Metabolic Engineering | 2017
Miguel Suástegui; Chiam Yu Ng; Anupam Chowdhury; Wan Sun; Mingfeng Cao; Emma House; Costas D. Maranas; Zengyi Shao
A multilevel approach was implemented in Saccharomyces cerevisiae to optimize the precursor module of the aromatic amino acid biosynthesis pathway, which is a rich resource for synthesizing a great variety of chemicals ranging from polymer precursor, to nutraceuticals and pain-relief drugs. To facilitate the discovery of novel targets to enhance the pathway flux, we incorporated the computational tool YEASTRACT for predicting novel transcriptional repressors and OptForce strain-design for identifying non-intuitive pathway interventions. The multilevel approach consisted of (i) relieving the pathway from strong transcriptional repression, (ii) removing competing pathways to ensure high carbon capture, and (iii) rewiring precursor pathways to increase the carbon funneling to the desired target.
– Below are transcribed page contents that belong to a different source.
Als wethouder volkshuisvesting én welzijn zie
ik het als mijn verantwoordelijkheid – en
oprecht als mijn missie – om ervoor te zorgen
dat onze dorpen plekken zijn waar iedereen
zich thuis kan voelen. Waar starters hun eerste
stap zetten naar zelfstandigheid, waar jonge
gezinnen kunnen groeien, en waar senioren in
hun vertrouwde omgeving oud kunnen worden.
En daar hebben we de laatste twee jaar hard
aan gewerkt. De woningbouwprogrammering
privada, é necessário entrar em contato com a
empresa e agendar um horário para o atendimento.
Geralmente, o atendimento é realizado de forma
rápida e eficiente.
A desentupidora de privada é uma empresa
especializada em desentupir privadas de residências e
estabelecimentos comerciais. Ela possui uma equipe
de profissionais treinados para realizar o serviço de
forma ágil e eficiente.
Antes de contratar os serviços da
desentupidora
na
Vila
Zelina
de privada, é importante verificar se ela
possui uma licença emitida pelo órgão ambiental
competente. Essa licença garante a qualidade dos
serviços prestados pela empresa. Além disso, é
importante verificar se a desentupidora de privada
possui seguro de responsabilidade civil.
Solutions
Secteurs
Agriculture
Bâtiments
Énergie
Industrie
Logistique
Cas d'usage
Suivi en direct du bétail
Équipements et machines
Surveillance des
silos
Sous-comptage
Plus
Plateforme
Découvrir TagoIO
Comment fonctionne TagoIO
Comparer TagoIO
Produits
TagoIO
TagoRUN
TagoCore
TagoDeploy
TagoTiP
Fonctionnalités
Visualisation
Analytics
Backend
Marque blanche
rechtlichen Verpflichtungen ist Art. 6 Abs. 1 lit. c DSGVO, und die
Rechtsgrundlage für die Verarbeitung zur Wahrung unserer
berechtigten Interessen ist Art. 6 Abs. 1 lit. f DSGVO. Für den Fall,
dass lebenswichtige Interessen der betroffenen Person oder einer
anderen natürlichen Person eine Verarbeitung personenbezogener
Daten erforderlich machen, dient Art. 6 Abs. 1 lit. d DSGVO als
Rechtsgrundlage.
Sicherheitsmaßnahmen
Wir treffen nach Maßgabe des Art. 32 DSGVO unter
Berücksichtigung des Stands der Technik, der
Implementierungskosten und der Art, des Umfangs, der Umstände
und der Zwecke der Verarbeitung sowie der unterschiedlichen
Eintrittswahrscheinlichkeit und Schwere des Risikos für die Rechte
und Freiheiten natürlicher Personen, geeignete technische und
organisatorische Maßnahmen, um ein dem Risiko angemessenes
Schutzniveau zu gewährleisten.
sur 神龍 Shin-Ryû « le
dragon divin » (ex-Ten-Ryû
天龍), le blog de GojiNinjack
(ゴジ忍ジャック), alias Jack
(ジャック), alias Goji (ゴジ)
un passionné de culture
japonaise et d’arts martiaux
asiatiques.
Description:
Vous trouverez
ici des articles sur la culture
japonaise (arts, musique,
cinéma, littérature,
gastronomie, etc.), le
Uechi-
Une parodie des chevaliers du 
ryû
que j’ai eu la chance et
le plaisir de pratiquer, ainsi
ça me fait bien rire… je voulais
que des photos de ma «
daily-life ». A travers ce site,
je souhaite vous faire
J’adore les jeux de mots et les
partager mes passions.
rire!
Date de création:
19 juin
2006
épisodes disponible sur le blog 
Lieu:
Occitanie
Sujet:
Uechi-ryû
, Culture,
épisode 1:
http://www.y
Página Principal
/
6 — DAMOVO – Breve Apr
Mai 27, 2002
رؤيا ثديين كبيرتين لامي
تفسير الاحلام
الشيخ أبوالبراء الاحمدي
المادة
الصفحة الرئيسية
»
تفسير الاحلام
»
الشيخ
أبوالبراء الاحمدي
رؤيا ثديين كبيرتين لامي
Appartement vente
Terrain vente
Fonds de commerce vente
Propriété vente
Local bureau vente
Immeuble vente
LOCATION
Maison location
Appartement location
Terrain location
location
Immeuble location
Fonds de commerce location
The combination of these interventions led to the establishment of a S. cerevisiae strain with shikimic acid (SA) titer reaching as high as 2.5gL-1, 7-fold higher than the base strain. Further expansion of the platform led to the titer of 2.7gL-1 of muconic acid (MA) and its intermediate protocatechuic acid (PCA) together. Both the SA and MA production platforms demonstrated increases in titer and yield nearly 300% from the previously reported, highest-producing S. cerevisiae strains. Further examination elucidated the diverged impacts of disrupting the oxidative branch (ZWF1) of the pentose phosphate pathway on the titers of desired products belonging to different portions of the pathway. The investigation of other non-intuitive interventions like the deletion of the Pho13 enzyme also revealed the important role of the transaldolase in determining the fate of the carbon flux in the pathways of study. This integrative approach identified novel determinants at both transcriptional and metabolic levels that constrain the flux entering the aromatic amino acid pathway. In the future, this platform can be readily used for engineering the downstream modules toward the production of important plant-sourced aromatic secondary metabolites.